Former Netflix Chief Talent Officer Patty McCord went deeper, stressing that
leaders must have a clear vision for what they want their organization to do before they hire -- or assess existing team members.
"To build the right team, you must know what you are going to build," said McCord, who also held senior human resources roles for Seagate Technologies, Borland and Sun Microsystems, and now runs her own consulting firm. And "if you start with the team that you have, you may be limited by what you know or believe they can do."
Giving team members both a plan and freedom in how they pursue it brings another "huge benefit," GitHub's Chacon noted. "It lets you get more people of different types into your organization," he said. If you want people who are married, have families, or live elsewhere, "you need to be flexible."

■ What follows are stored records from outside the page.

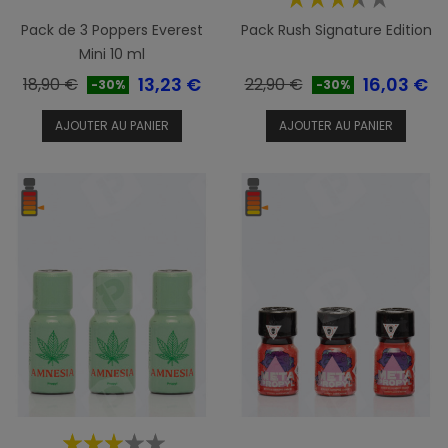
Pack de 3 Poppers Everest
Pack Rush Signature Edition
Mini 10 ml
Prix
Prix
Prix
Prix
13,23 €
16,03 €
18,90 €
22,90 €
-30%
-30%
de
de
AJOUTER AU PANIER
AJOUTER AU PANIER
base
base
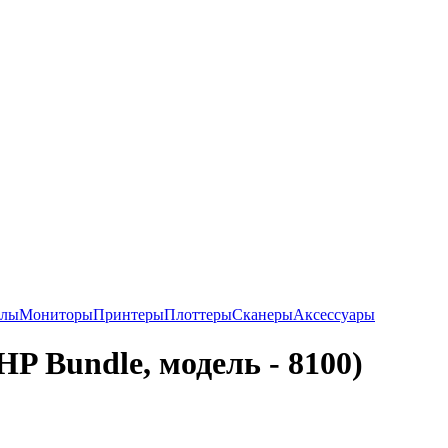
алы
Мониторы
Принтеры
Плоттеры
Сканеры
Аксессуары
P Bundle, модель - 8100)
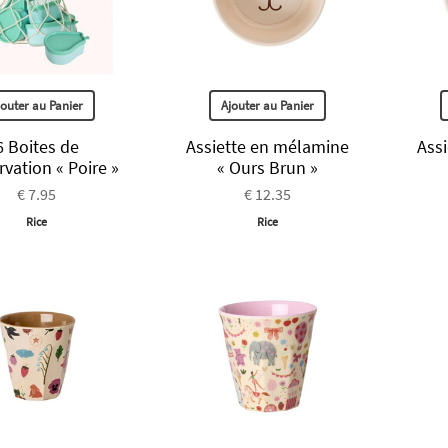
jouter au Panier
Ajouter au Panier
6 Boites de
Assiette en mélamine
Ass
vation « Poire »
« Ours Brun »
€ 7.95
€ 12.35
Rice
Rice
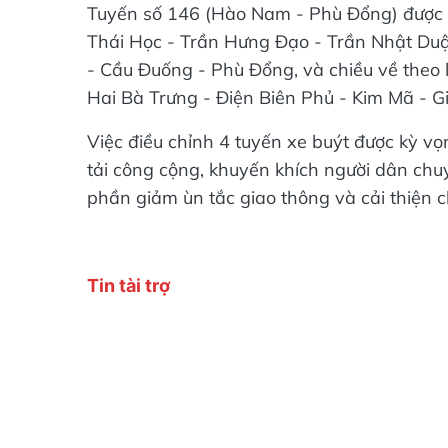
Tuyến số 146 (Hào Nam - Phù Đổng) được 
Thái Học - Trần Hưng Đạo - Trần Nhật Du
- Cầu Đuống - Phù Đổng, và chiều về theo 
Hai Bà Trưng - Điện Biên Phủ - Kim Mã - G
Việc điều chỉnh 4 tuyến xe buýt được kỳ v
tải công cộng, khuyến khích người dân chu
phần giảm ùn tắc giao thông và cải thiện c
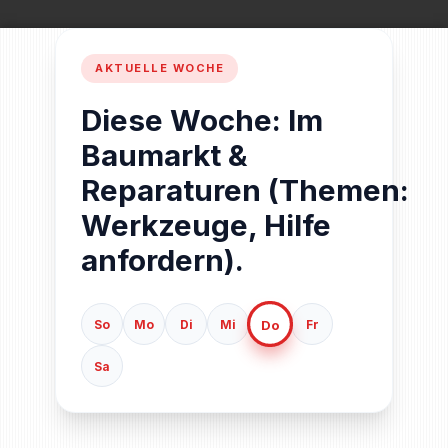
Diese Woche: Im
Baumarkt &
Reparaturen (Themen:
Werkzeuge, Hilfe
anfordern).
Do
So
Mo
Di
Mi
Fr
Sa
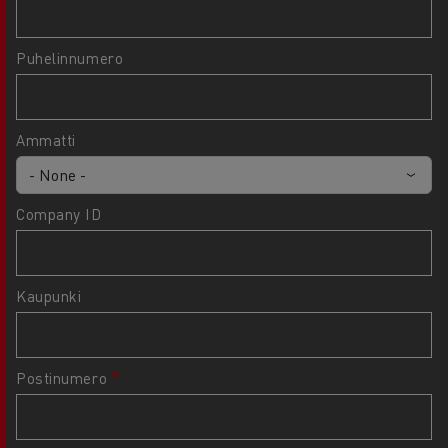
Puhelinnumero
Ammatti
Company ID
Kaupunki
Postinumero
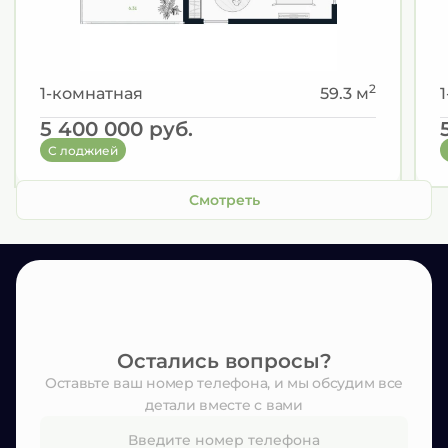
2
1-комнатная
59.3 м
5 400 000
руб.
С лоджией
Смотреть
Остались вопросы?
Оставьте ваш номер телефона, и мы обсудим все
детали вместе с вами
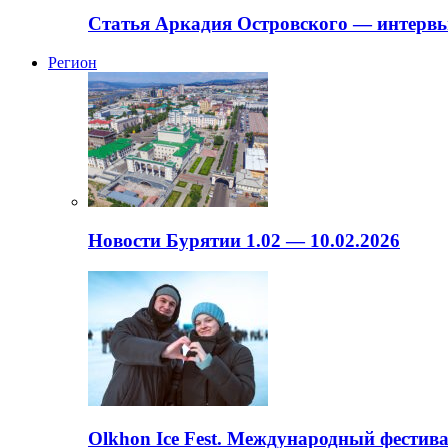
Статья Аркадия Островского — интервь
Регион
Новости Бурятии 1.02 — 10.02.2026
Olkhon Ice Fest. Международный фестива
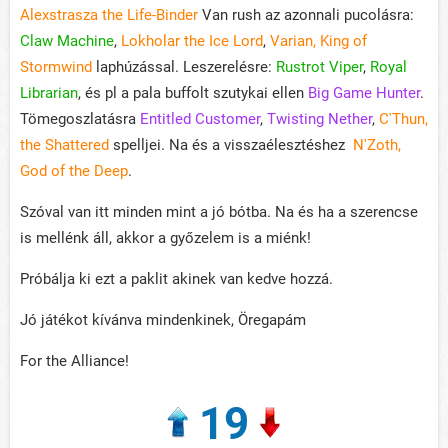
Alexstrasza the Life-Binder
Van rush az azonnali pucolásra:
Claw Machine
,
Lokholar the Ice Lord
,
Varian, King of
Stormwind
laphúzással. Leszerelésre:
Rustrot Viper
,
Royal
Librarian
, és pl a pala buffolt szutykai ellen
Big Game Hunter
.
Tömegoszlatásra
Entitled Customer
,
Twisting Nether
,
C'Thun,
the Shattered
spelljei. Na és a visszaélesztéshez
N'Zoth,
God of the Deep
.
Szóval van itt minden mint a jó bótba. Na és ha a szerencse
is mellénk áll, akkor a győzelem is a miénk!
Próbálja ki ezt a paklit akinek van kedve hozzá.
Jó játékot kívánva mindenkinek, Öregapám
For the Alliance!
19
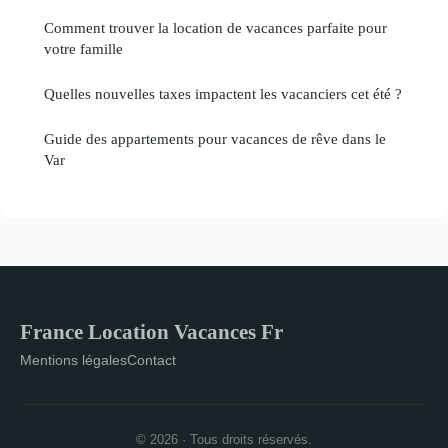
Comment trouver la location de vacances parfaite pour
votre famille
Quelles nouvelles taxes impactent les vacanciers cet été ?
Guide des appartements pour vacances de rêve dans le
Var
France Location Vacances Fr
Mentions légales
Contact
© 2026 · Tous droits réservés.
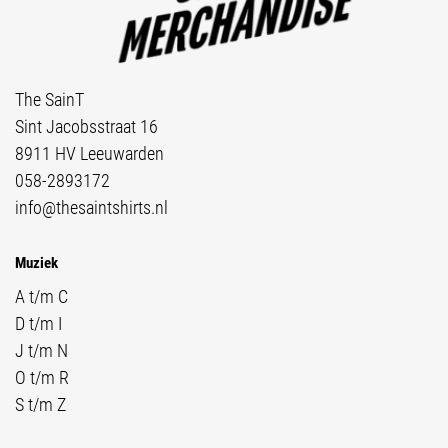
The SainT
Sint Jacobsstraat 16
8911 HV Leeuwarden
058-2893172
info@thesaintshirts.nl
Muziek
A t/m C
D t/m I
J t/m N
O t/m R
S t/m Z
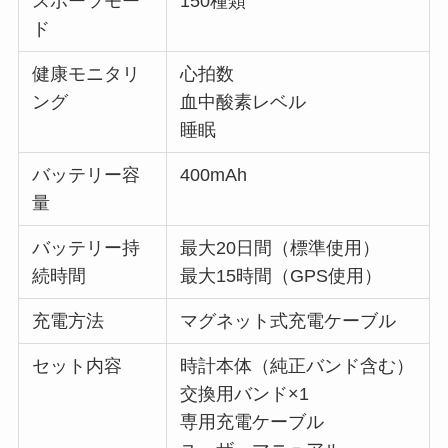
スポーツモー
150種類
ド
健康モニタリ
心拍数
ング
血中酸素レベル
睡眠
バッテリー容
400mAh
量
バッテリー持
最大20日間（標準使用）
続時間
最大15時間（GPS使用）
充電方法
マグネット式充電ケーブル
セット内容
時計本体（純正バンド含む）
交換用バンド×1
専用充電ケーブル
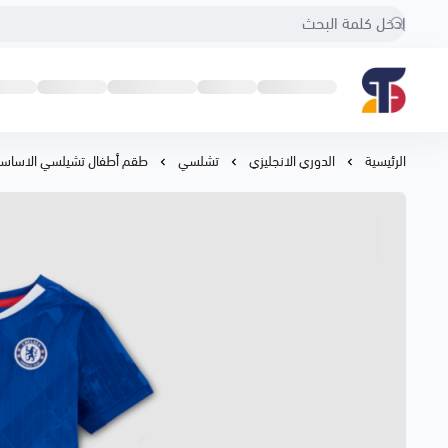
Sport Touch
الرئيسية
الدوري الانجليزي
تشلسي
طقم أطفال تشيلسي الاساسي 26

In addition to core technical skills, McCord suggested character traits to observe in prospective hires and inherited employees:
- how they respond to change;
- how they respond to challenge;
- how they respond to the unknown;
- how they respond to each other;
- how they respond to unexpected interruption;
- how they respond to learning.
Even in a big organization, she said, "you can create your own teams the way you want to create them."
And Stripe co-founder Patrick Collison added one more consideration: "If you want to have a happy culture, the most important thing is to hire happy people."
4. Respect the relationship
Some authority comes with a job title, but popforms founder Kate Matsudaira contended that most leaders draw their real power from three sources: charisma, expertise and relationships.
To build the right team, you must know what you are going to build' -- Patty McCord, Netflix. (Flickr/O'Reilly Conferences)
Charisma is mostly innate, and expertise is often developed over years or decades, but everyone can improve their relationship abilities, Matsudaira said. She suggested making two ordered lists: one of "the most important people on your team," and one of "the people with whom you have the best relationships." If there is not significant overlap, you have some work to do.
Stripe's Collison, whose firm practices an extreme version of email sharing, said that such "ambient transparency" can help increase communication and build those relationships, even when teams are physically scattered. "You want to feel connected as if you were all working together in a fairly small office," he said.
Strong relationships, however, require trust as well as familiarity -- and Matsudaira stressed that earning that trust requires both leading by example and showing team members that they are being heard and appreciated.
"If you have limited trust, you have a limited relationship," she said. "They're very much in line with one another."
5. Embrace your inner Steve Jobs
Almost all the speakers stressed the importance of crafting and sharing a strategic vision, but Tim O'Reilly, the founder of O'Reilly Media, put it differently. Leaders must resist the urge to settle for "good enough," he said -- particularly when it comes to staffing, but also on everything from products to messaging to event venues.
The late Apple co-founder Steve Jobs never hesitated to send a project back to the drawing board on the eve of its launch, O'Reilly noted. Other leaders should be willing to do the same -- and better yet, make sure project schedules incorporate a cushion for such last-minute revisions.
"I wish I'd channeled my inner Steve Jobs a little more often," O'Reilly said.
6. Figure out your first principles
While Chacon and his co-founders have crafted their culture around the tenets of open-source, he said the solution is not to "copy GitHub."
"We don't have all the answers," he admitted, "and our answers have changed drastically over the last five years."
Instead, Chacon said, leaders must "go to first principles. What are we trying to do here, and what's the best possible path for getting there." Channel the inner 3-year-old, he suggested, and keep asking, "Why?"
"It is a great way to drill down to the foundational problem set."